Author Topic: D Bows Are Not Easier to Build  (Read 7411 times)

0 Members and 2 Guests are viewing this topic.

Offline Dictionary

  • Member
  • Posts: 717
D Bows Are Not Easier to Build
« on: August 13, 2016, 07:52:36 pm »
I've come to this conclusion after more or less getting the last 3 or 4 bows I've built bending a bit too much in the handle and searching through old posts and seeing many members who have done the same. These bows have the handle as the widest part and taper to the nocks. Simple design...in theory. I'm finding that the amount of wood to get the handle flexing at full draw is very precise, and it is very easy to end up with the handle being stiff or bending too much. The result is too much set in the inner limbs with hand shock or having a 1 3/8 inch wide handle that does nothing for you other than require more specifically spined arrows.
 
First bow I posted a few weeks ago was the first one I'd made in a long time. It was about 43# or so and bent too much in the handle which jarred my hand slightly when I shot.

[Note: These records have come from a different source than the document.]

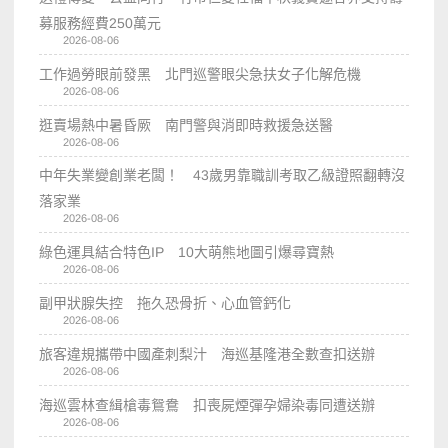
募服務經費250萬元
2026-08-06
工作過勞眼前發黑 北門巡警眼尖急扶女子化解危機
2026-08-06
逛賣場熱中暑昏厥 南門警與消即時救援急送醫
2026-08-06
中年失業變創業老闆！ 43歲男靠職訓考取乙級證照翻轉沒
落家業
2026-08-06
綠色運具結合特色IP 10大萌熊地圖引爆尋寶熱
2026-08-06
副甲狀腺失控 拖久恐骨折、心血管鈣化
2026-08-06
旅客違規攜帶中國產刺梨汁 海巡基隆港全數查扣送辦
2026-08-06
海巡雲林查緝槍毒鴛鴦 扣喪屍煙彈孕婦染毒同遭送辦
2026-08-06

Second bow is a longbow 71" tip to tip pulling 52#. My desire to have it bending in the handle and inner limbs for a full compass tiller resulted in too much set near the handle with less than ideal cast after 100 arrows or so shot. A stiff handle with an elliptical-like tiller would have been easier to build and would have performed better.

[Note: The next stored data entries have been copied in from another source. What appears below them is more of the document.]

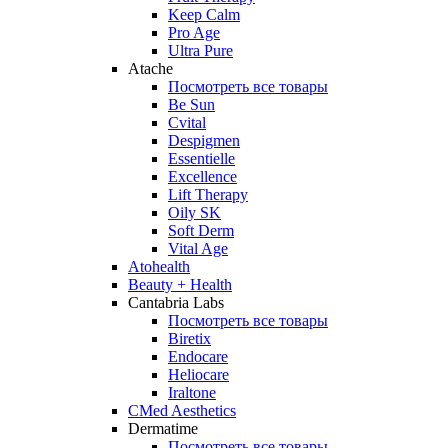
Keep Calm
Pro Age
Ultra Pure
Atache
Посмотреть все товары
Be Sun
Cvital
Despigmen
Essentielle
Excellence
Lift Therapy
Oily SK
Soft Derm
Vital Age
Atohealth
Beauty + Health
Cantabria Labs
Посмотреть все товары
Biretix
Endocare
Heliocare
Iraltone
CMed Aesthetics
Dermatime
Посмотреть все товары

I typically tiller the limbs then work back towards the handle. This is very time consuming trying to figure out how much wood to remove exactly at the handle before it begins to flex slightly without it bending far too much, taking set at the handle. Lastly, I have difficulty balancing the two limbs with one another as the handle begins to factor into the tiller which easily results in one limb being weaker than the other. I d say now for myself I'm foregoing the bendy handled bow to go for a stiff handled bow and would advise beginners to do the same. I appreciate their design and use, but I find them annoyingly difficult to tiller sometimes.
 
Just my thoughts on that....



 
« Last Edit: August 13, 2016, 08:00:05 pm by Dictionary »
"I started developing an eye for those smooth curves as a young man.  Now that my hair is greying and my middle spreading I make bows instead."

-JW_Halverson

Offline mullet

  • Global Moderator
  • Member
  • Posts: 22,890
  • Eddie Parker
Re: D Bows Are Not Easier to Build
« Reply #1 on: August 13, 2016, 08:17:55 pm »
You are right. I never looked at them as Beginner's bows. You can make one fast, and it will shoot. But to be perfect, it's not easy.
Lakeland, Florida
 If you have to pull the trigger, is it really archery?

Offline H Rhodes

  • Member
  • Posts: 2,172
Re: D Bows Are Not Easier to Build
« Reply #2 on: August 13, 2016, 08:24:03 pm »
Dictionary, I would be interested in your tillering process.  Do you use a tillering stick or tree?  I have come to prefer stiff handles and shelves these days, but still make a bendy handle bow every now and then.  I don't stay on the tiller tree past about twenty inches of draw.  If I can get the limbs bending evenly to twenty on the tree, the rest is done in the hand.  I get some friends to look at it or I look at pics, shadows, or reflections of it being drawn when I am alone.  I think the feel of the bow in the hand is a big deal with bend in the handle bows.  I try to shoot for it BARELY bending - just enough to feel it.  Once you can see it bending on the tree, it has been my experience that it will thump your hand pretty good.  When it comes together, they really shoot great.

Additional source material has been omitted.